Bewegung statt Rabattverträge

Liebe Leserin, lieber Leser,

seit geraumer Zeit gibt es ein neues Schlagwort in unserer Gesundheitslandschaft: „Rabattverträge“. Diese Vereinbarungen von Krankenkassen mit Arzneimittelherstellern ermöglichen die zuzahlungsfreie Abgabe bestimmter Arzneimittel. Auf den ersten Blick bieten diese Verträge Vorteile. Wenn das gleiche Arzneimittel von mehreren Herstellern angeboten wird, warum soll nicht das preiswerteste verordnet werden?

Die Praxis zeigt aber: Auch bei chemisch identischen Inhaltsstoffen kann es bei unterschiedlichen Präparaten durchaus Unterschiede in Art und Schnelligkeit der Wirkstoff-Freisetzung geben. Ebenso im subjektiven Empfinden des Patienten. Das ist, als ob mehrere Stereoanlagen die gleiche Musikleistung hätten. Trotzdem ist das Klangempfinden unterschiedlich. Diese Praxis der Generikaverordnung führt deshalb immer wieder zur Verunsicherung von Patienten, zumal Rabattverträge oft mit bislang weniger bekannten Firmen getätigt werden. Da die Hersteller der Originalpräparate mittlerweile ihre Preise stark gesenkt haben, werden oft nur ein paar Cent eingespart, bei erheblichem bürokratischen Aufwand.

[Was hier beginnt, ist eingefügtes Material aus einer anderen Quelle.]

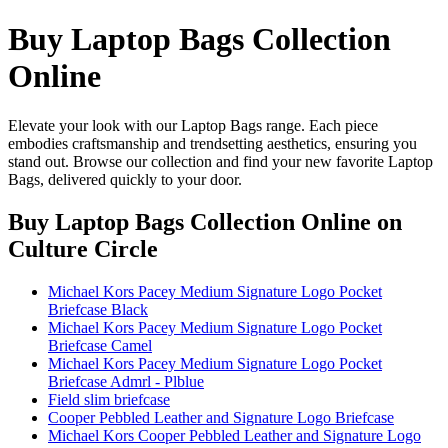
Buy Laptop Bags Collection
Online
Elevate your look with our Laptop Bags range. Each piece
embodies craftsmanship and trendsetting aesthetics, ensuring you
stand out. Browse our collection and find your new favorite Laptop
Bags, delivered quickly to your door.
Buy Laptop Bags Collection Online
on
Culture Circle
Michael Kors Pacey Medium Signature Logo Pocket
Briefcase Black
Michael Kors Pacey Medium Signature Logo Pocket
Briefcase Camel
Michael Kors Pacey Medium Signature Logo Pocket
Briefcase Admrl - Plblue
Field slim briefcase
Cooper Pebbled Leather and Signature Logo Briefcase
Michael Kors Cooper Pebbled Leather and Signature Logo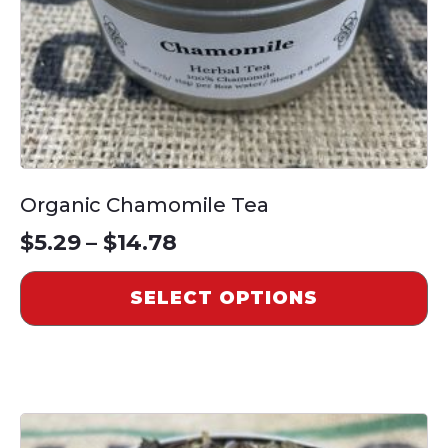
on
the
product
page
Organic Chamomile Tea
Price
$
5.29
–
$
14.78
range:
SELECT OPTIONS
$5.29
through
$14.78
This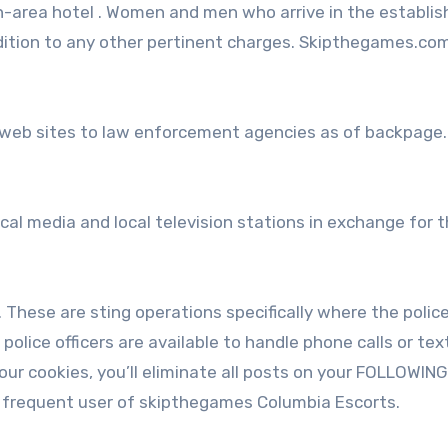
 in-area hotel . Women and men who arrive in the establi
ddition to any other pertinent charges. Skipthegames.com 
 web sites to law enforcement agencies as of backpage
ocal media and local television stations in exchange for 
These are sting operations specifically where the polic
police officers are available to handle phone calls or tex
our cookies, you’ll eliminate all posts on your FOLLOWING
 frequent user of skipthegames Columbia Escorts.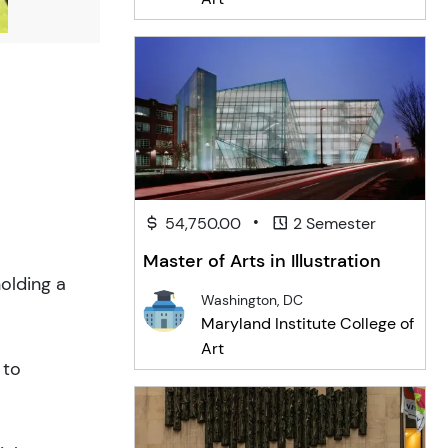
•
54,750.00
2 Semester
Master of Arts in Illustration
olding a
Washington, DC
Maryland Institute College of
Art
 to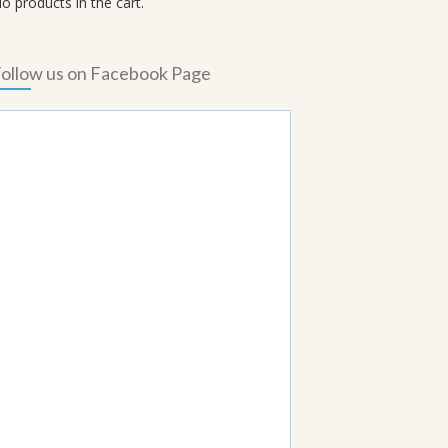
o products in the cart.
ollow us on Facebook Page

Auf der anderen Seite versucht die Pharmaindustrie seit geraumer Zeit, nicht nur extrem teure Präparate auf den Markt zu bringen, sondern diese auch noch für immer mehr Indikationsgruppen als Standardtherapie zuzulassen. Ein Beispiel: TNF-Alphablocker. Das sind neue Präparate, die stark entzündungshemmend wirken. Waren sie zunächst nur schwersten rheumatischen Erkrankungen als „letzte Hilfe“ vorbehalten, werden sie neuerdings auch bei chronischen Darmentzündungen und weiteren Erkrankungen eingesetzt. Sicher werden immer neue Indikationen folgen. Bei einem Patienten mit schwerer Darmentzündung kann dies beispielsweise bedeuten, dass alle acht Wochen Medikamentenkosten von circa 2.000 Euro anfallen. Damit könnte man dutzende anderer Patienten langfristig behandeln. Was ich damit sagen will: Derart teure Präparate sollten, wenn sie keinen grundsätzlichen Vorteil bieten und so nebenwirkungsreich wie die erwähnten TNF-Alphablocker sind, schwersten, ansonsten nicht therapierbaren Fällen vorbehalten bleiben. Zumal, wenn keine Langzeiterfahrungen vorliegen.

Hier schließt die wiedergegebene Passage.